De pronto el matador comenzó a torear con la muleta de manera sublime. Jerónimo, que ya tenía mucha variedad en su vocabulario taurino y frases que había escuchado desde siempre, dijo:

–¡Ya salió el duende!

–¿Cómo?

–Sí, el torero tiene un duende que le conseja y por eso torea de esa manera.

–¿Ah sí? -dijo Luis– ¡Pues cuánto le ha de cobrar!

En ese momento hasta las personas que estaban en el entorno, dibujaron una espontánea y gran sonrisa.

La faena de muleta es muy importante, un ejemplo de lo profundo que es torear y este público nuevo formado por el entusiasmo de Jerónimo estaba atento a todo el acontecer en la arena y llamaba la atención a los demás aficionados, la devoción y el amor con que la familia anfitriona explicaba cada momento los conmovía mucho.

Los olés retumbaban en la plaza. Los niños por momentos dejaban de comer sus dulces y sus ojos se clavaban como un par de banderillas en un solo movimiento de capote. –Torear es de valientes– Dijo Sofía.

–Y de artistas. –Agregó Luis.

El diestro toreaba a su toro de nombre “Consentido” como si aprovechara el significado del mismo nombre, es decir, consintiéndolo; ése era el sentido de su faena, llevar al toro suavemente y transmitir una emoción, y a la vez con mucha destreza y técnica en lo que hacía.

Pablo dijo:

–¡Jerónimo, todos dicen olé! ¡Hay mucha gente!

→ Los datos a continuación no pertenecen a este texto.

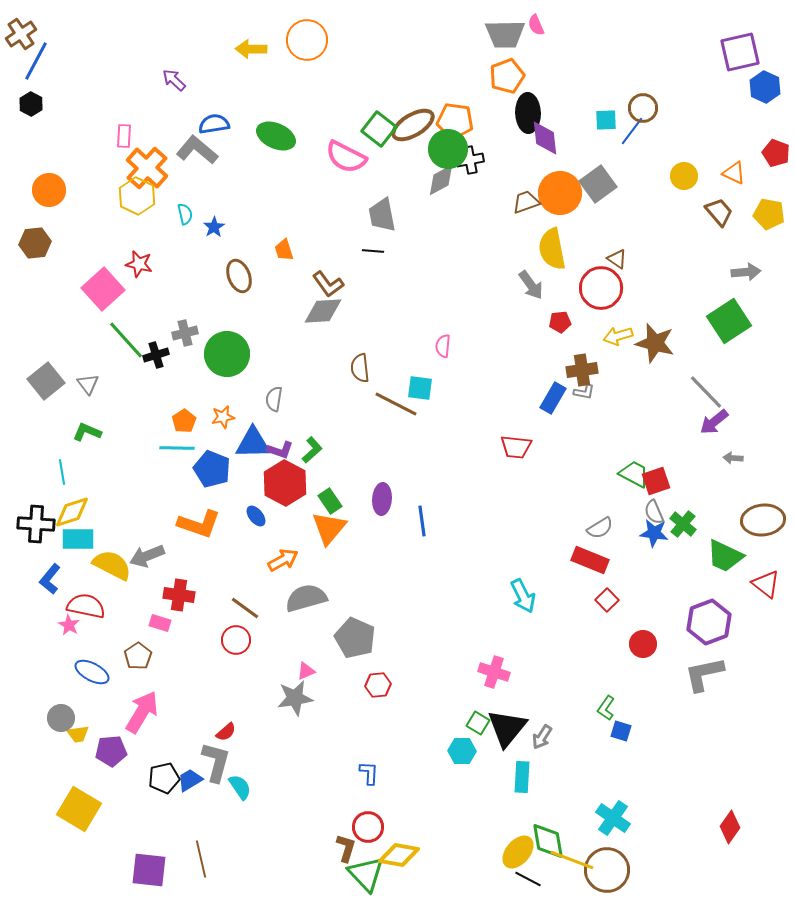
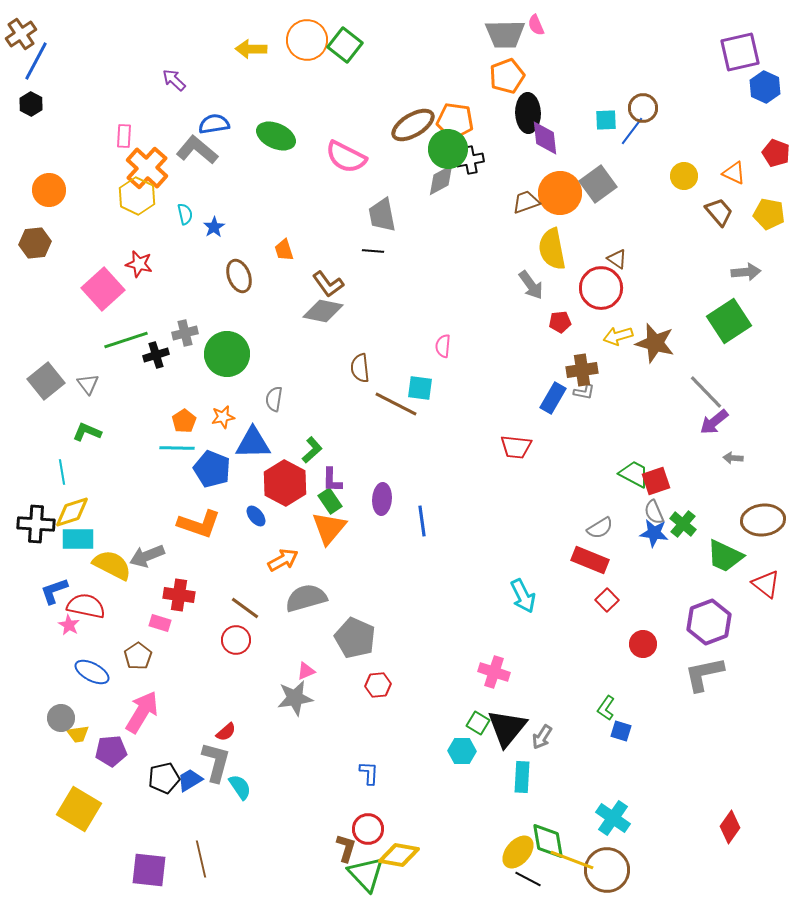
green square at (379, 129): moved 34 px left, 84 px up
gray diamond at (323, 311): rotated 15 degrees clockwise
green line at (126, 340): rotated 66 degrees counterclockwise
purple L-shape at (280, 450): moved 52 px right, 30 px down; rotated 72 degrees clockwise
blue L-shape at (50, 579): moved 4 px right, 12 px down; rotated 32 degrees clockwise
red circle at (368, 827): moved 2 px down
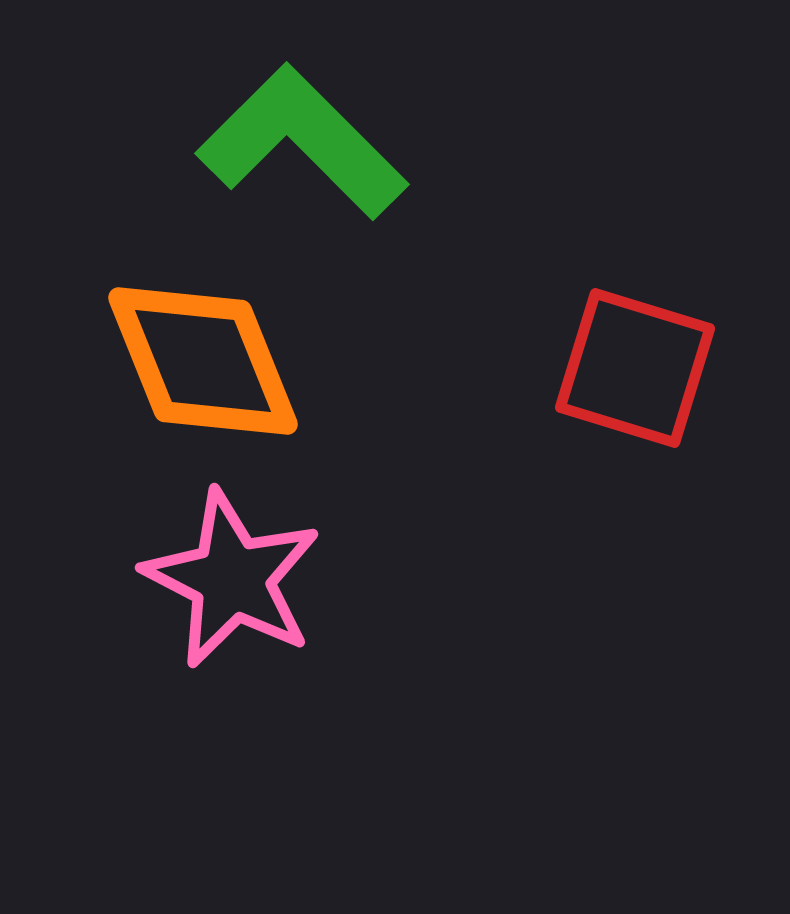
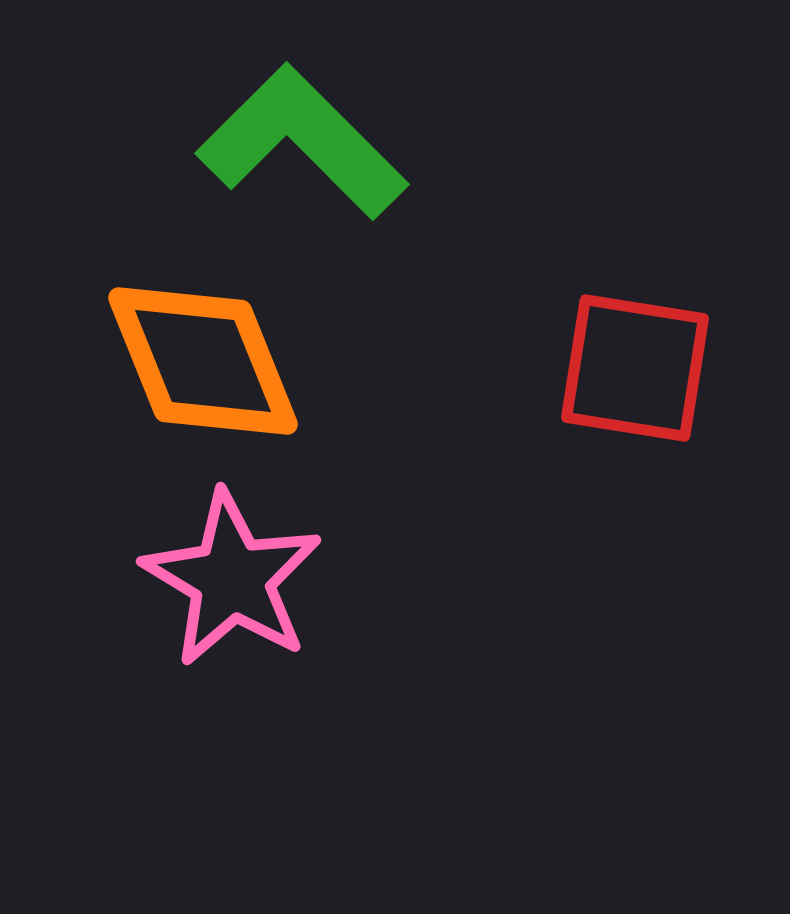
red square: rotated 8 degrees counterclockwise
pink star: rotated 4 degrees clockwise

–Y mucho ambiente –Completó mamá Laura.

Aunque nadie se los había pedido, los niños aplaudían contentos la faena. Cuando se procedió a llevar a cabo la suerte suprema, la hora de la verdad, la plaza guardó silencio. El matador con su estoque que brillaba con los rayos del sol, finalizó la faena. “Consentido” dio un paso hacia el cielo de los toros y en el silencio que la plaza guardaba, se sentía la comprensión de que la muerte es parte del ciclo de todo ser viviente.

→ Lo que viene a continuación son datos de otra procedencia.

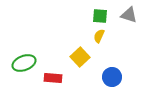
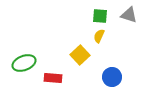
yellow square: moved 2 px up
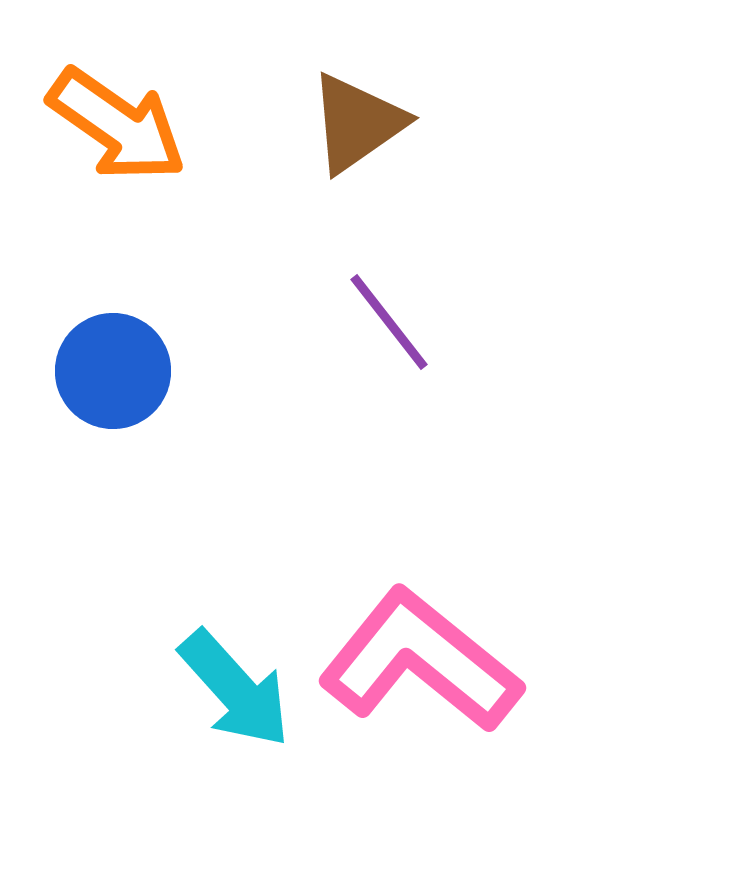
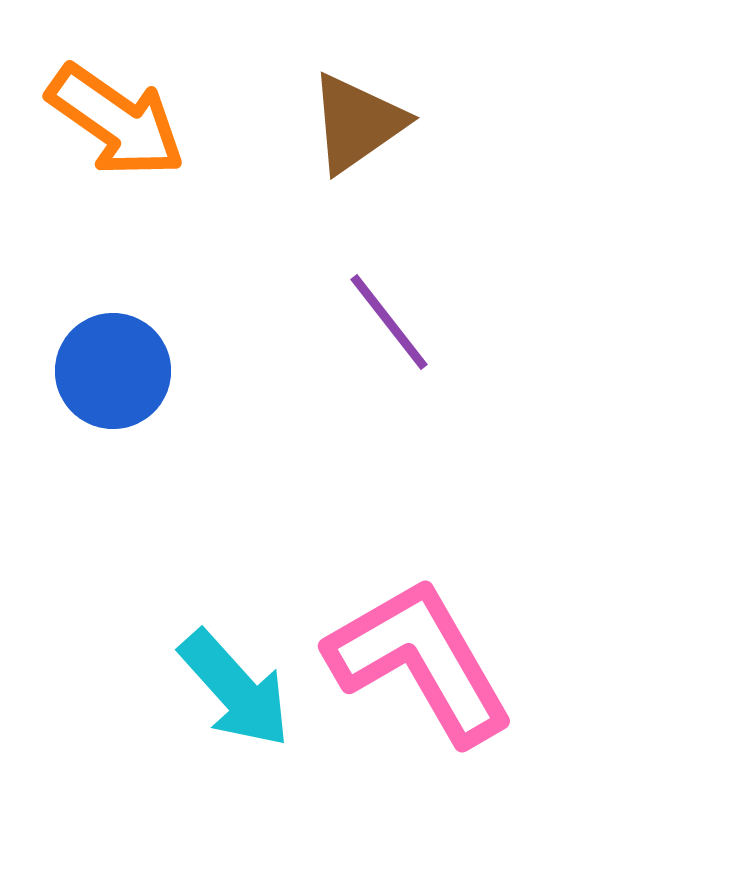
orange arrow: moved 1 px left, 4 px up
pink L-shape: rotated 21 degrees clockwise
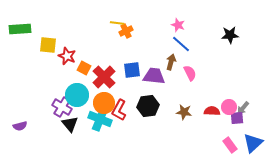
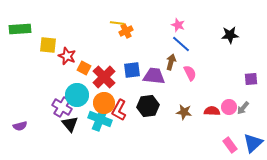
purple square: moved 14 px right, 39 px up
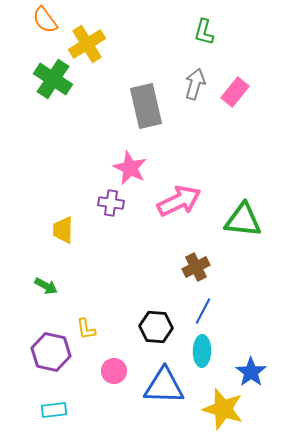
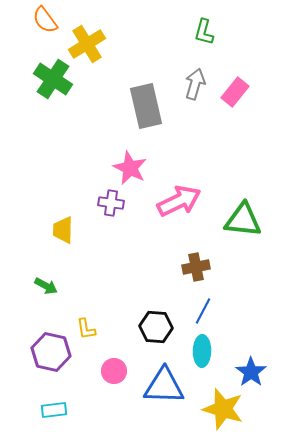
brown cross: rotated 16 degrees clockwise
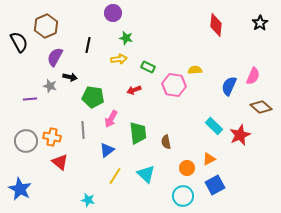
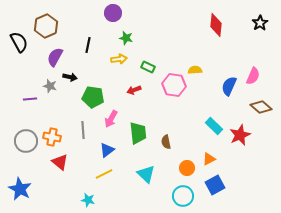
yellow line: moved 11 px left, 2 px up; rotated 30 degrees clockwise
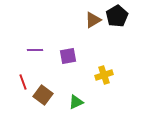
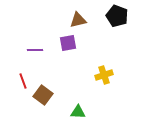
black pentagon: rotated 20 degrees counterclockwise
brown triangle: moved 15 px left; rotated 18 degrees clockwise
purple square: moved 13 px up
red line: moved 1 px up
green triangle: moved 2 px right, 10 px down; rotated 28 degrees clockwise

Jerónimo dijo a sus amigos:

–¡Pidan la oreja! Es como un trofeo para el torero.

–¿Y cómo?– le preguntaron.

–¡Saquen los pañuelos blancos!

–¡Hey, parecen palomas al vuelo! -Se oyó decir a Sebastián.

La Plaza México era una fiesta, los aficionados de todas las edades aplaudían con mucha ilusión. El torero dio la vuelta al ruedo caminando y los ramitos de claveles que llevaron a la plaza, volaban como pájaros cardenales por la similitud del

color de sus pétalos rojo encendido. Él recibía la ovación y, a su paso, atrapaba algunos con su mano, mientras agradecía muy contento la calidez del público.

La tarde transcurrió y como cuando el abuelo y Jerónimo platicaban sin sentir el tiempo, cayó la noche. Salieron de la plaza entre comentarios y sensaciones diversas.

A los pies de la escultura principal que luce en lo alto de la Plaza México, en donde se habían encontrado todos, se despidieron con alegría, dando las gracias a los anfitriones por lo que hasta ese momento habían conocido por esta familia taurina.